WORK ITEM: In the records below, find the line with "penetrantes os efeitos" and the line with "mundo externo e pensam que dali podem gerar". Print both exactly, along with every line between them, and no other line.

Data entries
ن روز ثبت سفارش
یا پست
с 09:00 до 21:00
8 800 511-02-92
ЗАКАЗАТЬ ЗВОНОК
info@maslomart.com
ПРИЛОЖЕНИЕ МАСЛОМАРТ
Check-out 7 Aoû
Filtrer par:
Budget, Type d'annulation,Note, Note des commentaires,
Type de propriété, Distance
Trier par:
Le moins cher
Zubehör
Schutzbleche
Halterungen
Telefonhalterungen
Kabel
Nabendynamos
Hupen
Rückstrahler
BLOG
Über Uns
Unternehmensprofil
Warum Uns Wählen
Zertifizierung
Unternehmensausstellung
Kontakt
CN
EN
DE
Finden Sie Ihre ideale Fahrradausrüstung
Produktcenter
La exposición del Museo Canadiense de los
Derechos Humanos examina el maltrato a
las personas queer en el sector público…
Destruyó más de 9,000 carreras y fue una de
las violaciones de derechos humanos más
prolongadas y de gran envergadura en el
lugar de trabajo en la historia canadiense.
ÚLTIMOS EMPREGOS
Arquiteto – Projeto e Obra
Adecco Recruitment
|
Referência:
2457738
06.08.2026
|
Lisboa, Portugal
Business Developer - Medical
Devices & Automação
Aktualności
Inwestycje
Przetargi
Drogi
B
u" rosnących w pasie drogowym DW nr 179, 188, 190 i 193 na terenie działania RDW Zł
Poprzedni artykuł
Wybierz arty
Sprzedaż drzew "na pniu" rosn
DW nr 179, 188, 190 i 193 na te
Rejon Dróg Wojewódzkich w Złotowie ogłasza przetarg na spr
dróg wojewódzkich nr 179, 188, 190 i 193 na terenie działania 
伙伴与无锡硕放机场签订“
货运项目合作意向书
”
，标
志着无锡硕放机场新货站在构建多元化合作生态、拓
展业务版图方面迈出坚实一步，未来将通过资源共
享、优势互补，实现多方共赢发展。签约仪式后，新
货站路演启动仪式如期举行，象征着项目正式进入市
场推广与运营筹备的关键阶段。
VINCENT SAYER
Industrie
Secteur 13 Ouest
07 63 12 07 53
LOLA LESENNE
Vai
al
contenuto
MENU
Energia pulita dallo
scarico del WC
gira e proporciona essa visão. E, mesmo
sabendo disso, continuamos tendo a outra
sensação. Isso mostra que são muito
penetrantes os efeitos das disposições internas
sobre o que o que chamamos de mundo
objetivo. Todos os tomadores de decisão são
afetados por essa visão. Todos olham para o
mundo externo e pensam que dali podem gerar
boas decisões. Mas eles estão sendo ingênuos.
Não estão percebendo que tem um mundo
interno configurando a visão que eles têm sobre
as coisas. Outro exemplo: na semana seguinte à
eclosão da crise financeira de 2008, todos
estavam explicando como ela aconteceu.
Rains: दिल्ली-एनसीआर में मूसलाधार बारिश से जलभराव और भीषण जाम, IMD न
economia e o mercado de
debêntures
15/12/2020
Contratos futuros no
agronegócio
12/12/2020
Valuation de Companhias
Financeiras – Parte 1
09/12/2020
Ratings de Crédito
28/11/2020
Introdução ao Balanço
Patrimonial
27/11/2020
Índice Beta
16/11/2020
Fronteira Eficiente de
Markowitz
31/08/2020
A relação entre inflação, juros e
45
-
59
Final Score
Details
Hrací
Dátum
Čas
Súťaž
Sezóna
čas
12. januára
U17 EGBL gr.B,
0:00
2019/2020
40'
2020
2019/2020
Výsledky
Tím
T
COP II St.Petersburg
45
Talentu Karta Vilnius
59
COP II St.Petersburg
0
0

==

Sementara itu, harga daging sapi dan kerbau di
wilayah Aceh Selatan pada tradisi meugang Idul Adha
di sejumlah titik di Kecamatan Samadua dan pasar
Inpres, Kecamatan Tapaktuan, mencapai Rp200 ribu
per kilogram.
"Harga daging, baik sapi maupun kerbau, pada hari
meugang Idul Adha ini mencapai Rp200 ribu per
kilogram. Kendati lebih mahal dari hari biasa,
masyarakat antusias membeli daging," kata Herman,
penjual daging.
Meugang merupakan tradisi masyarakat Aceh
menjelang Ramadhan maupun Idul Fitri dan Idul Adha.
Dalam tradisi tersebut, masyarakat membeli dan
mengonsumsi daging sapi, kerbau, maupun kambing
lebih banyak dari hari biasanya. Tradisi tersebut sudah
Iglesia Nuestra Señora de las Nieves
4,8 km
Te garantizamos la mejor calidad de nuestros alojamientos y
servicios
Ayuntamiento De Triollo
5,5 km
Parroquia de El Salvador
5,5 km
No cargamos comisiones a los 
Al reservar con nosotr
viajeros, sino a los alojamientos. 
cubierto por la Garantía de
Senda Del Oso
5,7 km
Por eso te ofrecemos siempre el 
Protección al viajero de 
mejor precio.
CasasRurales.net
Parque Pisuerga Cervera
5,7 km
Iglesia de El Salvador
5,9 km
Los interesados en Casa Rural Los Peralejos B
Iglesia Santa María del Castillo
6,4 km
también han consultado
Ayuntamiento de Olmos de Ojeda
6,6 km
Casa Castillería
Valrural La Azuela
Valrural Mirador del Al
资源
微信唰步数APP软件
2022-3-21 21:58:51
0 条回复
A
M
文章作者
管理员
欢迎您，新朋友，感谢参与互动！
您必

ANSWER TO THIS EXERCISE:
penetrantes os efeitos das disposições internas
sobre o que o que chamamos de mundo
objetivo. Todos os tomadores de decisão são
afetados por essa visão. Todos olham para o
mundo externo e pensam que dali podem gerar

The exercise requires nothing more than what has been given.